We ask: Would the media consider it an appropriate retaliation for Israel to now go massacre Palestinian university students? Of course not. As the UK Independent put it:
“Sheikh Ahmad Yassin, Hamas’ spiritual leader, said: ‘When Israel bombs a civilian building full of women and children, and kills 15 people, this is the response they should expect.’ It was a response that quickly eroded the international sympathy for the Palestinians prompted by the Gaza air strike. ‘Why is somebody targeting students sitting down to their lunch?’…”
Distortion #3
The media failed to report the mass celebrations in Gaza following the Hebrew U attack. An estimated 10,000 Palestinian men, women and children celebrated in the streets with clapping, singing and distributing sweets — while carrying pictures of Hamas spiritual leader Sheikh Ahmed Yassin, and calling for more suicide bombings.

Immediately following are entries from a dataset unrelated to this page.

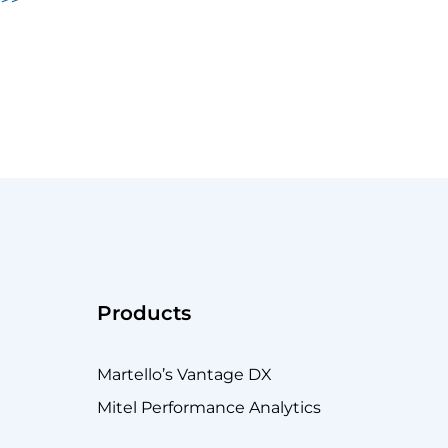
Products
Martello’s Vantage DX
Mitel Performance Analytics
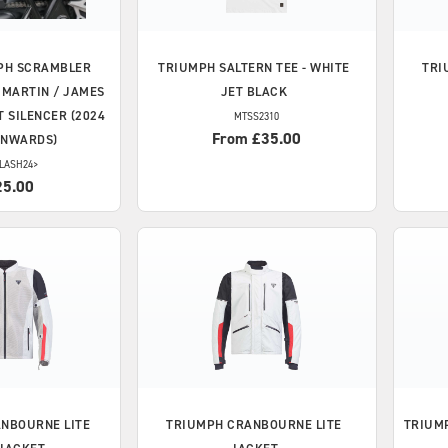
PH
SCRAMBLER
TRIUMPH
SALTERN TEE - WHITE
TRI
Y MARTIN / JAMES
JET BLACK
 SILENCER (2024
MTSS2310
From £35.00
ONWARDS)
LASH24>
25.00
NBOURNE LITE
TRIUMPH
CRANBOURNE LITE
TRIUM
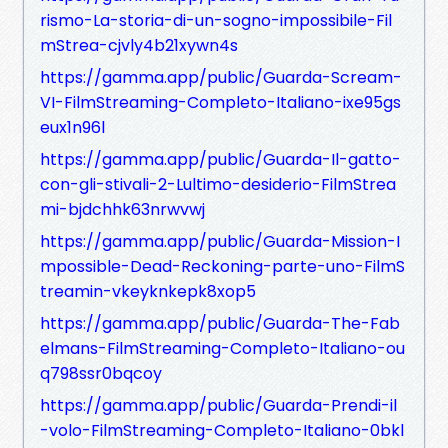
rismo-La-storia-di-un-sogno-impossibile-Fil
mStrea-cjvly4b21xywn4s
https://gamma.app/public/Guarda-Scream-
VI-FilmStreaming-Completo-Italiano-ixe95gs
eux1n96l
https://gamma.app/public/Guarda-Il-gatto-
con-gli-stivali-2-Lultimo-desiderio-FilmStrea
mi-bjdchhk63nrwvwj
https://gamma.app/public/Guarda-Mission-I
mpossible-Dead-Reckoning-parte-uno-FilmS
treamin-vkeyknkepk8xop5
https://gamma.app/public/Guarda-The-Fab
elmans-FilmStreaming-Completo-Italiano-ou
q798ssr0bqcoy
https://gamma.app/public/Guarda-Prendi-il
-volo-FilmStreaming-Completo-Italiano-0bkl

This is in sharp contrast to the Israeli soul-searching and regret following the deaths of civilians in the Shehadeh strike.

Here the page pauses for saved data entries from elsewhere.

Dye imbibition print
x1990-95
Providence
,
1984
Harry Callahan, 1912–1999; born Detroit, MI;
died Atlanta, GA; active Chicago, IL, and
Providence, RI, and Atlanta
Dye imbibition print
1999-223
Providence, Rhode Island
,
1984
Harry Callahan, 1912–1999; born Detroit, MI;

Amazingly, mention of the Gaza rally and celebrations was totally omitted by many major news agencies, including The New York Times, The Washington Post and the BBC.

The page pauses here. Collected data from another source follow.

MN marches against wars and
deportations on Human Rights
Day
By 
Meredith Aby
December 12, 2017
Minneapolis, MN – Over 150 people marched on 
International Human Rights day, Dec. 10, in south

The Associated Press notes the rally, but doesn’t mention any celebrations.
This mysterious omission calls to mind September 11, when Palestinians in Beirut, Nablus and Jerusalem exploded in street celebrations — rejoicing, dancing and handing out candies.
Then, to prevent the world from seeing these incriminating images, armed Palestinians (some in Palestinian Authority uniform) detained foreign journalists and confiscated videotape, film and other camera equipment — while festivities continued in the streets. Journalists were threatened with their life if the footage was broadcast. The scene was repeated three days later, when 1,500 Palestinians demonstrated in Gaza by waving posters of Osama bin Laden.
Were this week’s Gaza celebrations subject to similar forms of intimidation? Or perhaps journalists are practicing a form of self-censorship, knowing the consequence of portraying Palestinians in an unfavorable light.
Distortion #4
The media subtly implies some justification for the attack by suggesting that Hebrew University is located on disputed land.
For example, the Washington Post map places the university in the West Bank.
Reuters reports that “The bomb exploded in the cafeteria in the Frank Sinatra International Students Center, on the university’s Mount Scopus campus near Arab East Jerusalem.”
In truth, Hebrew University’s Mt. Scopus campus was inaugurated in 1925, and was located on Jewish land long before the establishment of the State of Israel. It flourished until Israel’s 1948 War of Independence, when Jordanians seized the surrounding land, even as Israel continued to hold the Mt. Scopus site as an enclave. After the surrounding neighborhoods were restored to Israeli control in 1967, Mt. Scopus again flourished as Hebrew University’s main campus.
HonestReporting member Jonathan R. complained to NPR over their use of the term “Arab East Jerusalem” to describe the location of Hebrew U. In response, Bruce Drake, NPR’s Vice President of News and Information, wrote:
“While this phrase [Arab East Jerusalem] was not used in the last feed upon which the transcript was based, it was used in an earlier feed, and we will issue a correction on it.”
False Moral Equivalence Headline of the Week
Agence France-Presse headlined an article, ‘Two Israelis, Two Palestinians Killed in Suicide Bombings and Ambushes.’
In this case, two does not equal two. The two dead Israelis were brothers who had gone on Tuesday to a Palestinian village to sell fuel. The two dead Palestinians were a suicide bomber (Jerusalem falafel stand), and a man who broke into a Jewish home and stabbed two Israelis, before being shot by security guards.